Dentistry has always been medicine’s poor cousin, lower in prestige and funding, with much less definitive research; this means that it’s harder for someone to point at a procedure and definitively say, “That was unnecessary.”
At the same time, better oral hygiene and fluoridation has increased our overall dental health; and as that was happening, dental school tuition was mounting alongside all other forms of student debt.
You can see where this is going: dentists are graduating from university buried by punishing debt; dental patients need a lot fewer money-generating procedures, and it’s easy to get away with performing unnecessary procedures. What coul possibly go wrong?
Though this is something of a perfect storm of grifty, late-stage capitalism, the lack of evidence-based standards is a huge piece of the problem. While we’re pretty sure that dental sealants are really useful for kids (though few dentists use them because they take a long time and don’t generate a lot in billings), and that fluoridation is also good for kids, there just isn’t enough evidence to say whether fluoridation benefits adults, whether flossing combats plaque (it is good for your gums though), whether you should have your wisdom teeth removed, etc. And the evidence for other common procedures is really poor or even nonexistent: everything from seeing your dentist twice a year (most people can go once every 12 or 18 months, assuming good oral hygiene); replacing metal fillings with resins, etc.
Incredibly, some of the most invasive, painful and expensive procedures have not been studied in any depth, including whether root-canaled teeth should be repaired with fillings or crowns.
What is increasingly being studied is whether dentists engage in “overtreatment” (a euphemism for unnecessary procedures). For example, 50 out of 180 Zurich dentists in one secret trial recommended totally unnecessary fillings for minor cavities.
The Atlantic‘s Ferris Jabr’s 7,500-word longread about the problems of denistry are hung on a truly ghastly news-peg: in 2012, dentist Brendon Zeidler bought a San Jose, California practice from John Roger Lund, who was retiring. As Zeidler began to see Lund’s patients, he realized that Lund had performed a shocking amount of dental surgery on his patients, at enormous expense. Lund was arrested in 2016 and is facing criminal prosecution, though he maintains his innocence.

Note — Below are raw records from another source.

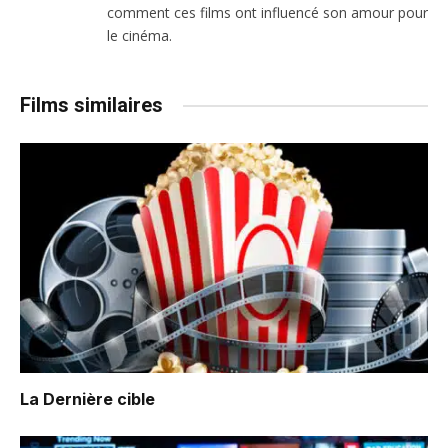
comment ces films ont influencé son amour pour
le cinéma.
Films similaires
La Dernière cible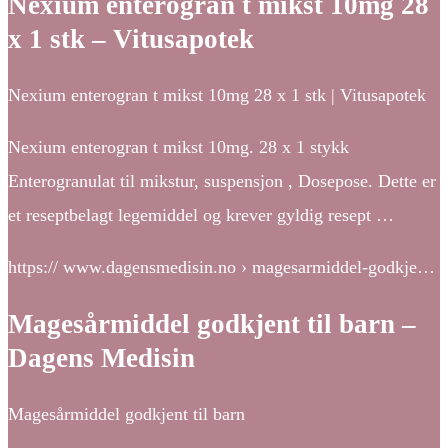
Nexium enterogran t mikst 10mg 28
x 1 stk – Vitusapotek
Nexium enterogran t mikst 10mg 28 x 1 stk | Vitusapotek
Nexium enterogran t mikst 10mg. 28 x 1 stykk
Enterogranulat til mikstur, suspensjon , Dosepose. Dette er
et reseptbelagt legemiddel og krever gyldig resept …
https:// www.dagensmedisin.no › magesarmiddel-godkje…
Magesårmiddel godkjent til barn –
Dagens Medisin
Magesårmiddel godkjent til barn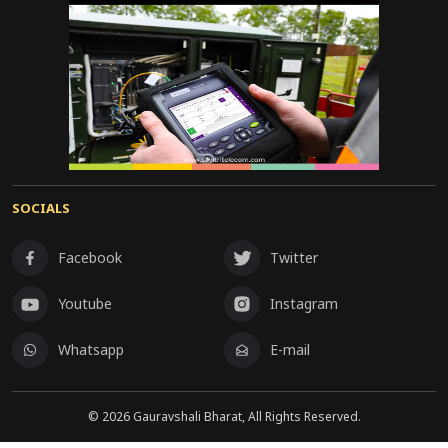
SOCIALS
Facebook
Twitter
Youtube
Instagram
Whatsapp
E-mail
©
2026
Gauravshali Bharat, All Rights Reserved.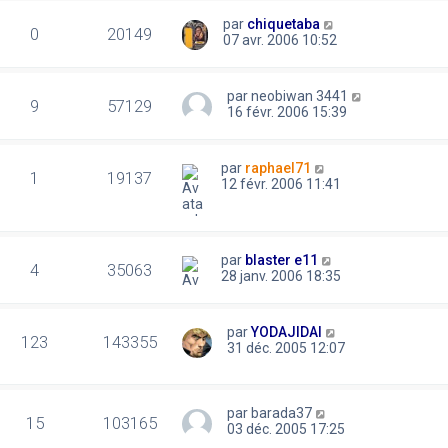
par
chiquetaba
0
20149
07 avr. 2006 10:52
par
neobiwan 3441
9
57129
16 févr. 2006 15:39
par
raphael71
1
19137
12 févr. 2006 11:41
par
blaster e11
4
35063
28 janv. 2006 18:35
par
YODAJIDAI
123
143355
31 déc. 2005 12:07
par
barada37
15
103165
03 déc. 2005 17:25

Jabr is at pains to point out that most dentists are honorable and compassionate, which is undoubtably true. I’ve had very few bad expenses with dentists (though I was shocked by US dentists’ aggressive attempts to sell me tooth-whitening services, often during a medical exam, blending a sales-pitch with the medical advice they were giving me). On the other hand, my mother and her family had most of their teeth drilled out in the 50s and 60s by a dentist who is widely believed to have been a butcher who lined his pockets by mutilating his patients’ mouths.
Among other problems, dentistry’s struggle to embrace scientific inquiry has left dentists with considerable latitude to advise unnecessary procedures—whether intentionally or not. The standard euphemism for this proclivity is overtreatment. Favored procedures, many of which are elaborate and steeply priced, include root canals, the application of crowns and veneers, teeth whitening and filing, deep cleaning, gum grafts, fillings for “microcavities”—incipient lesions that do not require immediate treatment—and superfluous restorations and replacements, such as swapping old metal fillings for modern resin ones. Whereas medicine has made progress in reckoning with at least some of its own tendencies toward excessive and misguided treatment, dentistry is lagging behind. It remains “largely focused upon surgical procedures to treat the symptoms of disease,” Mary Otto writes. “America’s dental care system continues to reward those surgical procedures far more than it does prevention.”
“Excessive diagnosis and treatment are endemic,” says Jeffrey H. Camm, a dentist of more than 35 years who wryly described his peers’ penchant for “creative diagnosis” in a 2013 commentary published by the American Dental Association. “I don’t want to be damning. I think the majority of dentists are pretty good.” But many have “this attitude of ‘Oh, here’s a spot, I’ve got to do something.’ I’ve been contacted by all kinds of practitioners who are upset because patients come in and they already have three crowns, or 12 fillings, or another dentist told them that their 2-year-old child has several cavities and needs to be sedated for the procedure.”
Trish Walraven, who worked as a dental hygienist for 25 years and now manages a dental-software company with her husband in Texas, recalls many troubling cases: “We would see patients seeking a second opinion, and they had treatment plans telling them they need eight fillings in virgin teeth. We would look at X-rays and say, ‘You’ve got to be kidding me.’ It was blatantly overtreatment—drilling into teeth that did not need it whatsoever.”